Second setback
Last week in this space, we criticized Palestinian Authority President Mahmoud Abbas for making statements about the peace process — about what the P.A. will and won’t accept from these talks — despite U.S. Secretary of State John Kerry’s statement that the only comments on the process would come from him.
Based on Kerry’s statement, we considered Abbas’ comments to be a setback to the process — albeit an early one and far from fatal.
This week, it’s Israel’s turn.
The Knesset has approved construction of 1,200 apartments in East Jerusalem and the West Bank — mere days before the second round of talks were set to begin in Jerusalem.
In announcing the approval, Housing and Construction Minister Uriel Ariel defiantly stated, “No country in the world takes orders from other countries where it can build and where it can’t. We will continue to market the homes, and to build in the entire country.”
Those words, not to mention the Knesset’s action, constituted even bigger setbacks to the process. It didn’t take long for Palestinian negotiator Mohammad Shtayyeh to brand the action as proof Israel is “not serious in the negotiations” and a “slap in the face of the Americans.”
We won’t go that far, but this is clearly the wrong time for any official action on settlement construction.
Just because the Palestinians dropped preconditions for resuming peace talks — particularly a freeze on settlement construction — doesn’t mean Israeli authorities should fast-track the groundbreaking. In fact, the wise thing to do would be to hold off any official action on construction, for now anyway, as a confidence-building measure; give the negotiators a chance to come up with something before making provocative gestures.

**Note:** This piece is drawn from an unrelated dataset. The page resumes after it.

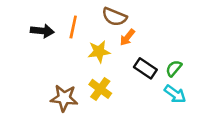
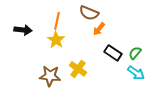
black arrow: (42, 31) -> (23, 30), moved
yellow star: (99, 52) -> (56, 40), moved, turned -30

We’ll give Prime Minister Benjamin Netanyahu the same benefit of the doubt as we did Abbas. It could be the Knesset action provided the cover Bibi needs with his own power base while he continues to support the peace talks; Middle Eastern politics can be that Machiavellian.

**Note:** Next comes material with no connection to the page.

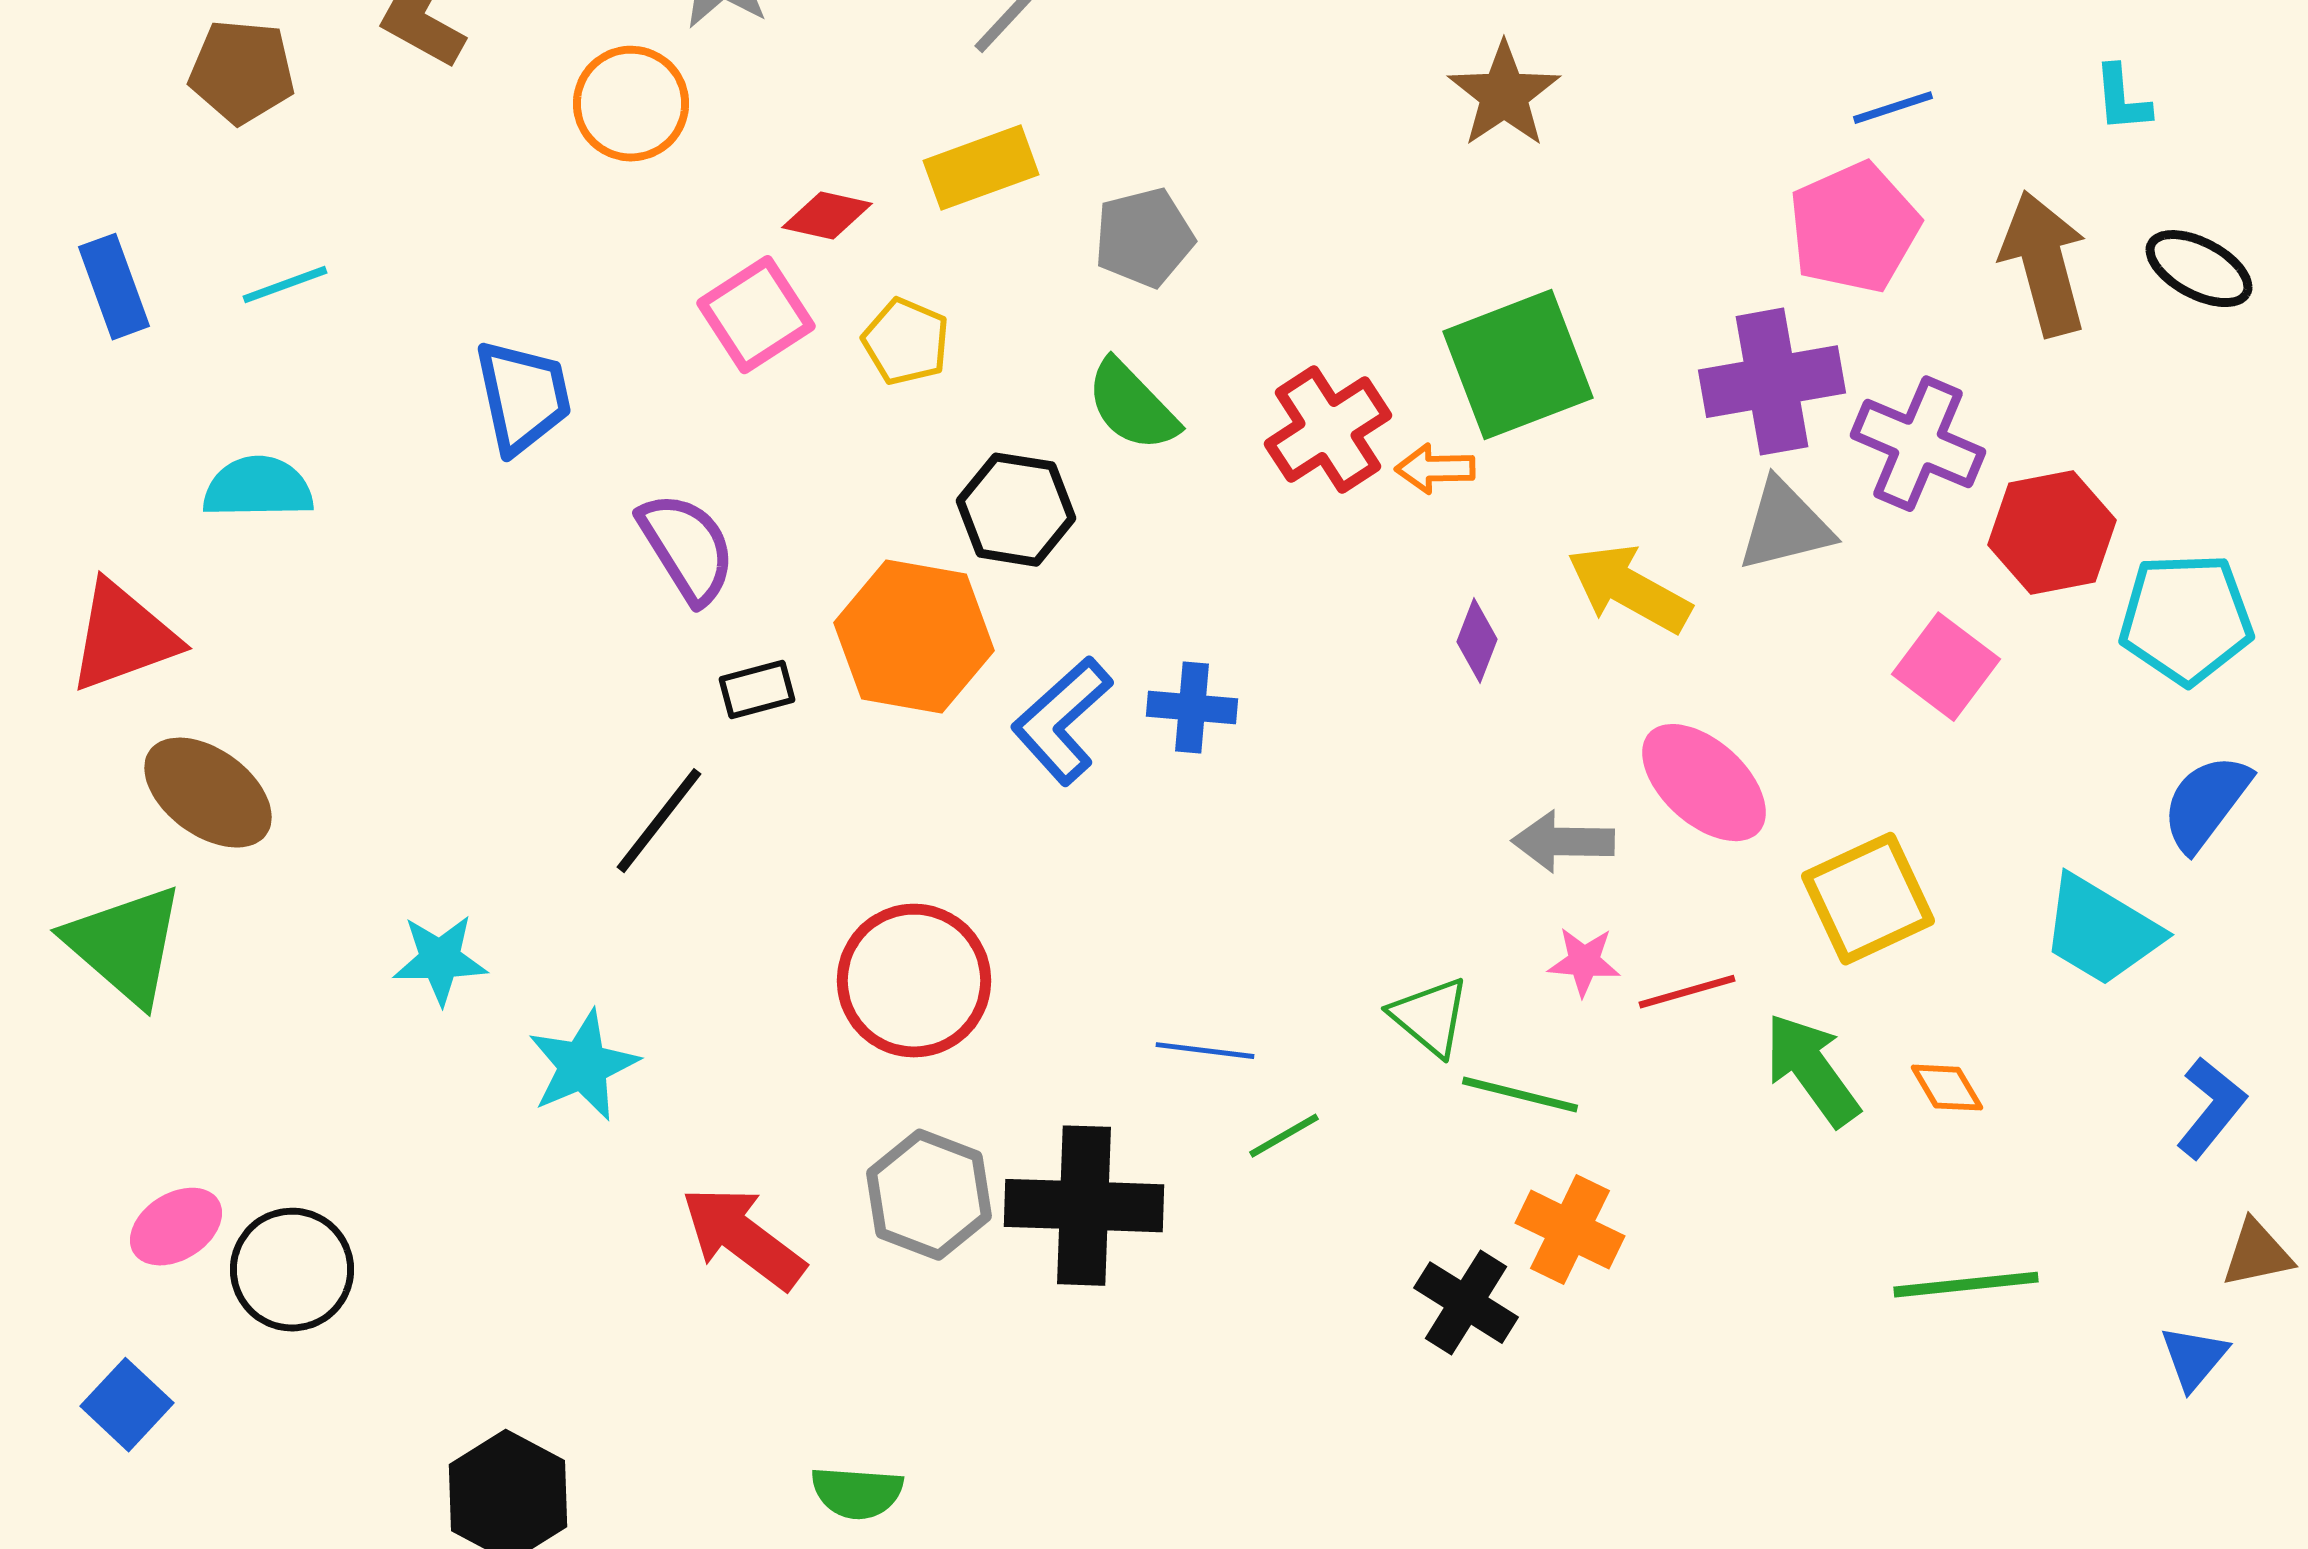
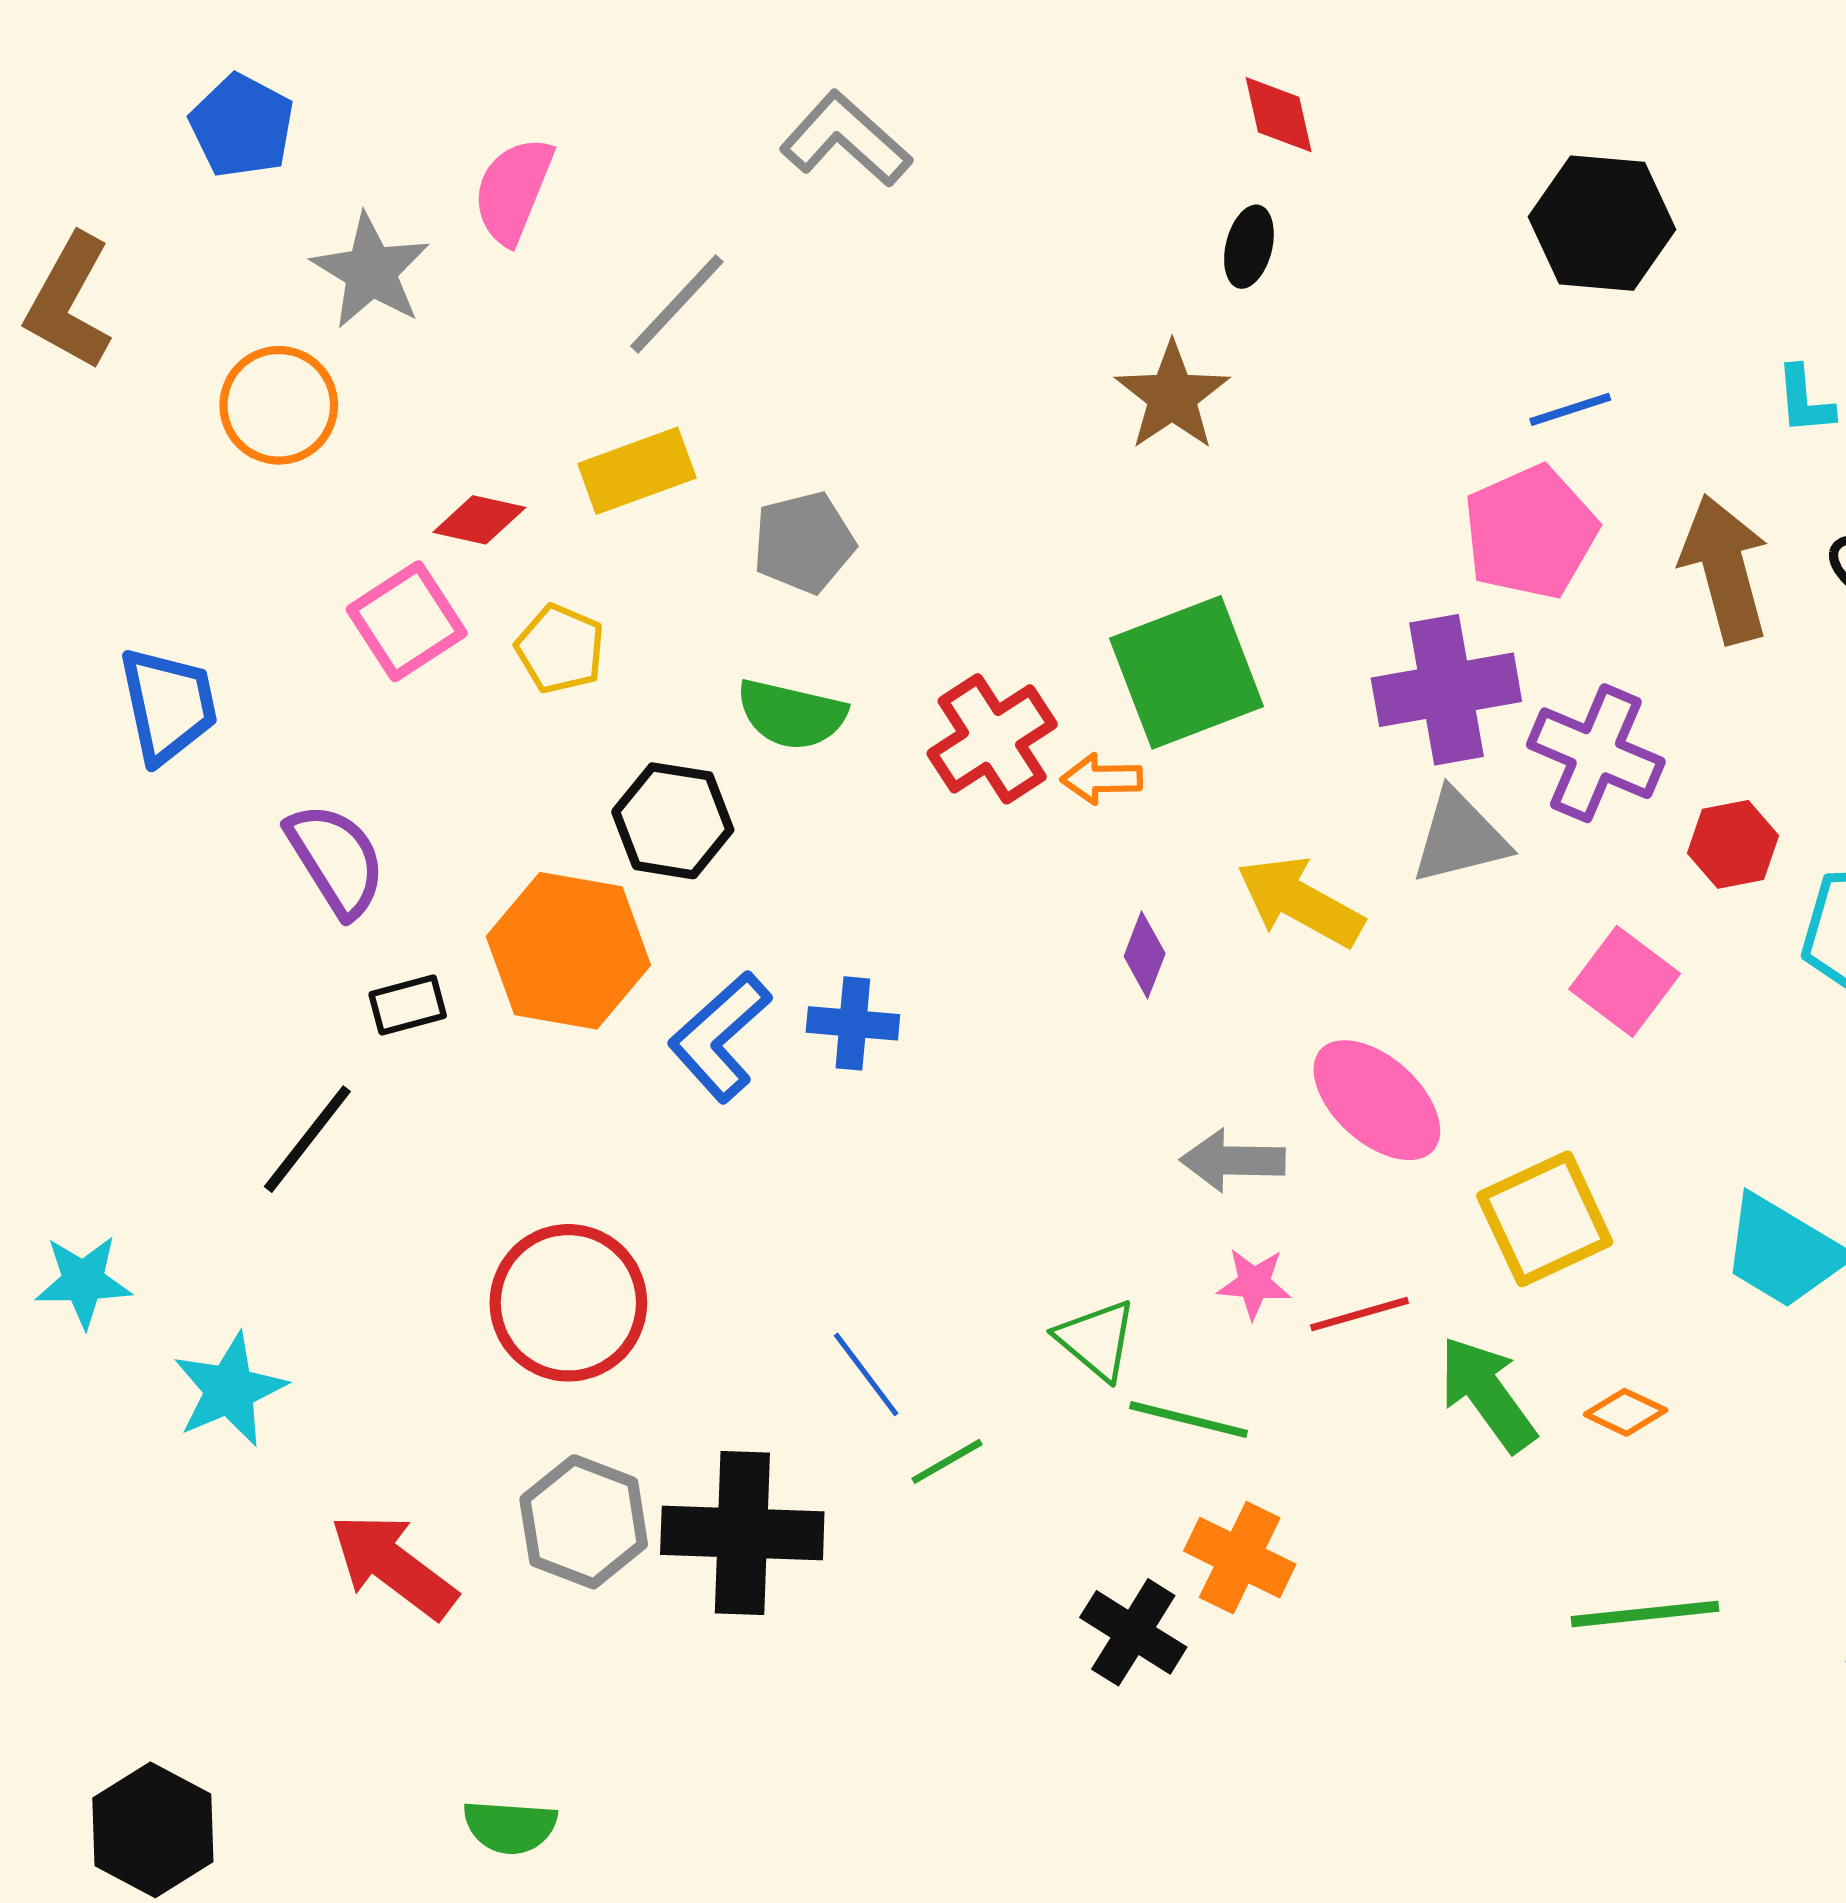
green semicircle: (1132, 406) -> (791, 714), turned -33
red hexagon: (2052, 533) -> (1733, 844), size x0.7
blue line: (1205, 1051) -> (866, 1374), turned 46
orange diamond: (1947, 1088) -> (1626, 1412), turned -34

It could also be the prime minister is losing control of his own party, which could force him to make some decisions soon that would forever change his political legacy (see Alan Elster’s column, page 9).
Or it could be that Netanyahu really isn’t serious about renewing the process and is deliberately disrupting it.
As with Abbas, we just don’t know.
But this we believe: If these talks aren’t taken seriously — by both sides — then they are making a grave mistake.
This paper has covered and commented on the Middle East for 51 years; rarely have we seen the region so unstable. Nuclear proliferation is fast becoming a reality. Moderate (and so-called moderate) regimes have fallen, succeeded by extremists or all-out civil war. Terrorists have increasingly freer reign to launch attacks.
In this climate, no one is safe — not the P.A. leadership, and certainly not Israel. Both sides have plenty to gain from peace talks, because if they fail, both sides have plenty to lose.